El hallazgo tiene importancia porque la muestra de mujeres provienen de estudios realizados con grandes poblaciones de mujeres en Reino Unido y Estados Unidos, con lo cual se puede considerar este resultado como estadísticamente significativo. Su conclusión dice claramente que los bebés de madres que trabajaron durante las últimas semanas del embarazo crecen menos en el útero. Un hecho que se iguala a lo que sucede a los hijos de las mujeres que fuman durante el embarazo.
Es sabido que los bebés que nacen con bajo peso tienen un riesgo mayor de padecer varias enfermedades y de retrasar su desarrollo.
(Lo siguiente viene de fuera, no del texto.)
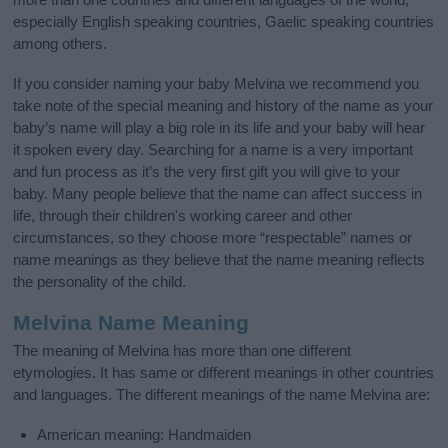
especially English speaking countries, Gaelic speaking countries
among others.
If you consider naming your baby Melvina we recommend you
take note of the special meaning and history of the name as your
baby’s name will play a big role in its life and your baby will hear
it spoken every day. Searching for a name is a very important
and fun process as it’s the very first gift you will give to your
baby. Many people believe that the name can affect success in
life, through their children's working career and other
circumstances, so they choose more “respectable” names or
name meanings as they believe that the name meaning reflects
the personality of the child.
Melvina Name Meaning
The meaning of Melvina has more than one different
etymologies. It has same or different meanings in other countries
and languages. The different meanings of the name Melvina are:
American meaning: Handmaiden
Dejar de trabajar, según el estudio, es particularmente beneficioso para las mujeres embarazadas que hacen tareas no intelectuales y que requieren el uso de cierta fuerza física. El estudio también indica que en las madres menores de 24 años, el peso del feto no se afectó por el hecho de haber trabajado a partir del octavo mes del embarazo.
Según los datos del estudio, hasta el 30% de las mujeres británicas embarazadas entre los años 2000 y 2001 habían trabajado hasta pocas semanas antes del parto.
La investigación dirigida por tres economistas ha sido publicada en el Journal of Labour Economist, una publicación de la Universidad de Chicago.